The claim that Allah was worshipped as a moon god in Arabia is a fringe theory that has been proposed by some groups of scholars, including American evangelicals since the 1990s. Morey argues that “Allah” was the name of a moon no god but one allah or jesus pdf download in pre-Islamic Arabic mythology, the implication being that “Allah” as the term for God in Islam implies that Muslims worship a different deity than the Judeo-Christian one.

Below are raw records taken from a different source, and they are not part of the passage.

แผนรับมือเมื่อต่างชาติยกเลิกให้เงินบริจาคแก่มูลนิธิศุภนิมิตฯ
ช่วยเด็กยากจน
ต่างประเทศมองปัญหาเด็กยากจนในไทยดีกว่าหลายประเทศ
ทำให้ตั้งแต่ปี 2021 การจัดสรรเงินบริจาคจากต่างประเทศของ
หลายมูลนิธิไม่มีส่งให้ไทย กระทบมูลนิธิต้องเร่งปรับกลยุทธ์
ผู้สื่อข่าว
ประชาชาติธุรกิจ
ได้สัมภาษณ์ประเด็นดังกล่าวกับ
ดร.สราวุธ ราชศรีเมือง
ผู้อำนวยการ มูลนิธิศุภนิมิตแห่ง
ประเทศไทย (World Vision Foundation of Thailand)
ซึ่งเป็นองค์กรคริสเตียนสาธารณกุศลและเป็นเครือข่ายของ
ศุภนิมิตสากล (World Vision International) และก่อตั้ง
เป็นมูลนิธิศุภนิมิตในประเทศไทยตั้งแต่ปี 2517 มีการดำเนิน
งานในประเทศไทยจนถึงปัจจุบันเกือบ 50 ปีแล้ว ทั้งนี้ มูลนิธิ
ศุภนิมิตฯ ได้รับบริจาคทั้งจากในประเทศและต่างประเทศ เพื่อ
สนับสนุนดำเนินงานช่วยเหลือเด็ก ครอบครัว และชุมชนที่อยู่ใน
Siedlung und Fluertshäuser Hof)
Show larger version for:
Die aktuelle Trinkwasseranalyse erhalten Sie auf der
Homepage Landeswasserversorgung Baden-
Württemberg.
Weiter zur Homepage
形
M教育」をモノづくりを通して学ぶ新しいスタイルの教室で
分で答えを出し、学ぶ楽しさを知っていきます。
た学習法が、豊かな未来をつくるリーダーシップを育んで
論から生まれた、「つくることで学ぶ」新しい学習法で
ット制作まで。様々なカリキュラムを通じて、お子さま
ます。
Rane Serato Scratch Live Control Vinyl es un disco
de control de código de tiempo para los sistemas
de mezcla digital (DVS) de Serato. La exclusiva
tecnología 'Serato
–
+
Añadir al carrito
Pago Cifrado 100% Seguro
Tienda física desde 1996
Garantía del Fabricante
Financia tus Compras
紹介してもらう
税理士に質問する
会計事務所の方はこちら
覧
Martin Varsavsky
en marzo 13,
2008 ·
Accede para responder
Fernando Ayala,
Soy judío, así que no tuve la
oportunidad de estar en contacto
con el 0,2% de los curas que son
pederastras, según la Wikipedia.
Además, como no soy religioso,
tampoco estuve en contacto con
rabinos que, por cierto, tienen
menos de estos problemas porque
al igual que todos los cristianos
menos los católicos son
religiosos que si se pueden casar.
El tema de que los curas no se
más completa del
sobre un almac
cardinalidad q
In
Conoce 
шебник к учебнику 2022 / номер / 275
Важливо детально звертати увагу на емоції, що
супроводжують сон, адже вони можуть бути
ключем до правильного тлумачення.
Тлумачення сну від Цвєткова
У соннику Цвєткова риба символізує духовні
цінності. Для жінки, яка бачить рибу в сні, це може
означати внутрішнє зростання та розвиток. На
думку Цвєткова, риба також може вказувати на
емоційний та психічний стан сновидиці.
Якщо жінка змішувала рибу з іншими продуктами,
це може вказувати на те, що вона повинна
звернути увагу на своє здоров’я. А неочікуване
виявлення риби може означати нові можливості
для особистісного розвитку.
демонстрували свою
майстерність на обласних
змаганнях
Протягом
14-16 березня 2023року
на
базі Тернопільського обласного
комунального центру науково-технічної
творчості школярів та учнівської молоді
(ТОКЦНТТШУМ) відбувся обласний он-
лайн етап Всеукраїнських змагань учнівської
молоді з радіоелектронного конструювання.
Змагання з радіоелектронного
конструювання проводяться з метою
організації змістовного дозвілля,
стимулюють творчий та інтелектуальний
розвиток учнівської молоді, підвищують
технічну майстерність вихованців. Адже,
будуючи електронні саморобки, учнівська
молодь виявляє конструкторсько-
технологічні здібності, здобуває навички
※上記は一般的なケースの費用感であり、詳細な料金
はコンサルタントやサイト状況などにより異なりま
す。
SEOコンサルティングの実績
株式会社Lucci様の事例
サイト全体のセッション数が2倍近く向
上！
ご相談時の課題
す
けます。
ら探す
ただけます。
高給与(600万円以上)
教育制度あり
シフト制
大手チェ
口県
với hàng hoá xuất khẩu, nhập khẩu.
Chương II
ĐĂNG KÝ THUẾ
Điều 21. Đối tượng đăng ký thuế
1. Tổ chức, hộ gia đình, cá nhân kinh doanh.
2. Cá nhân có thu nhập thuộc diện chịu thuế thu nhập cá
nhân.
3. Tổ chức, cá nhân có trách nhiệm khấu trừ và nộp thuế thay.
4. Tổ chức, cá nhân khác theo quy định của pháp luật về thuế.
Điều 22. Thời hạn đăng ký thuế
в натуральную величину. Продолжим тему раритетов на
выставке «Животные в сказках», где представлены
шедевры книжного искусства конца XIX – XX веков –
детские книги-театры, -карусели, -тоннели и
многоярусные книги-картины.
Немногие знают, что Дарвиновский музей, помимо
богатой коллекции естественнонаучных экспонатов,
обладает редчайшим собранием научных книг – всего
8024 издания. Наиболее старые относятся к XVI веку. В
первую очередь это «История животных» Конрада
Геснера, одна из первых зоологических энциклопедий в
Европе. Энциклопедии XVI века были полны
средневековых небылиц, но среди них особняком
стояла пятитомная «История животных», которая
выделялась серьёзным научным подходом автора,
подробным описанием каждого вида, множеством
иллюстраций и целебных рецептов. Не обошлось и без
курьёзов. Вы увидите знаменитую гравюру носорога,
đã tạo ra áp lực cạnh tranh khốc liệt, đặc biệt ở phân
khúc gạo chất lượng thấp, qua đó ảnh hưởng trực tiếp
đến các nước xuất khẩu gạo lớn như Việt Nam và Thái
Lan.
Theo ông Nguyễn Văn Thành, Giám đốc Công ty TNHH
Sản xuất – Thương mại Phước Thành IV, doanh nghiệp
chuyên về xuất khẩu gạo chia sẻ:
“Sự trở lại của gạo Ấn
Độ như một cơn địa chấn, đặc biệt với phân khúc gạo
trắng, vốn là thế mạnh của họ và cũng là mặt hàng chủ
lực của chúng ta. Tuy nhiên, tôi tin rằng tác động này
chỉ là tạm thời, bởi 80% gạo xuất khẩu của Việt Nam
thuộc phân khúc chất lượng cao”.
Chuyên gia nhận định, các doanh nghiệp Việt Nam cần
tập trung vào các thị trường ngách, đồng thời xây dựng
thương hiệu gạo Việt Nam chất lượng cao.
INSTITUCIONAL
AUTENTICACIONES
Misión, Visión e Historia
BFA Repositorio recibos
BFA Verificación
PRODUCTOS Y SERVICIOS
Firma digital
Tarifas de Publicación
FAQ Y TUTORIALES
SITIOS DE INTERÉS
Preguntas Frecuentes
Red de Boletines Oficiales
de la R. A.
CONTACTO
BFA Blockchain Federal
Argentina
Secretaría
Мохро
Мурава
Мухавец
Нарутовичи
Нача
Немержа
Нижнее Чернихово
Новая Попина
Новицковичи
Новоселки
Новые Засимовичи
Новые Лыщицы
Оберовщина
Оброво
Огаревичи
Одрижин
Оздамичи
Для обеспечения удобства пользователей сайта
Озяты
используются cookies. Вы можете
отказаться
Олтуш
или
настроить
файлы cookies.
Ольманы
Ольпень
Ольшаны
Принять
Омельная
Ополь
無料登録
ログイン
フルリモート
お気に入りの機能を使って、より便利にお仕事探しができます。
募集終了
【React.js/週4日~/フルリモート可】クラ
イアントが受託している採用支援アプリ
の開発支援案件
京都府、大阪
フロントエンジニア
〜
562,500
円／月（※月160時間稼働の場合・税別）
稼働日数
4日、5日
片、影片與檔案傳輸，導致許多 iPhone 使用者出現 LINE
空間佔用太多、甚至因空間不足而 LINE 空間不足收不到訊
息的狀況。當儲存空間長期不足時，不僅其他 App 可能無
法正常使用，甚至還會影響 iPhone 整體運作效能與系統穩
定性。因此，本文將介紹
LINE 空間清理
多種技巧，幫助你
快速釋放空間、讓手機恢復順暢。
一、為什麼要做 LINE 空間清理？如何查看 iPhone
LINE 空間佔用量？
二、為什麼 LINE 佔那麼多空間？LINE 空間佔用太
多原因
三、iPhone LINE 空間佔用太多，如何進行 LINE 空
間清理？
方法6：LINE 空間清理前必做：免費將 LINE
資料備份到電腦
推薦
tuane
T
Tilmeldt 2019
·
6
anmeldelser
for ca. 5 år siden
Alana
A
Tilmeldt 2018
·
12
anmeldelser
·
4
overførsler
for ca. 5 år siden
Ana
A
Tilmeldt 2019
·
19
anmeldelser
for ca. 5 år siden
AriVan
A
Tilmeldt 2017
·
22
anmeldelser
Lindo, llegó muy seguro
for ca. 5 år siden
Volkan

The name Allah, as the Quran itself is witness, was well known in pre-Islamic Arabia. Indeed, both it and its feminine form, Allat, are found not infrequently among the theophorous names in inscriptions from North Arabia. Semitic root used as a generic term for divinity. The word “Allah” was used by Arabic-speaking Christians and Jews in Arabia before the lifetime of Muhammad and is the translation of the phrase “The God” as used in their Greek scriptures to mean God. The moon plays a significant role in Islam because of the use of a lunar Islamic calendar to determine the date of Ramadan. The crescent moon, known as Hilal, defines the start and end of Islamic months as it did for the Babylonian calendar. Flag of the Islamic Republic of Turkestan.
The crescent moon symbol used as a form of blazon is not a feature of early Islam, as would be expected if it were linked to Pre-Islamic pagan roots. The use of the crescent symbol on Muslim flags originates during the later Middle Ages. Franz Babinger alludes to the possibility that the crescent was adopted from the Eastern Romans, noting that the crescent alone has a much older tradition also with Turkic tribes in the interior of Asia. In Turkish tradition, there is an Ottoman legend of a dream of the eponymous founder of the Ottoman house, Osman I, in which he is reported to have seen a moon rising from the breast of a Muslim judge whose daughter he sought to marry. Before Islam, the Kaaba contained a statue representing the god Hubal, which was thought by the locals to have powers of divination. On the basis that the Kaaba was Allah’s house, but the most important idol within it was that of Hubal, Julius Wellhausen considered Hubal to be an ancient name for idols.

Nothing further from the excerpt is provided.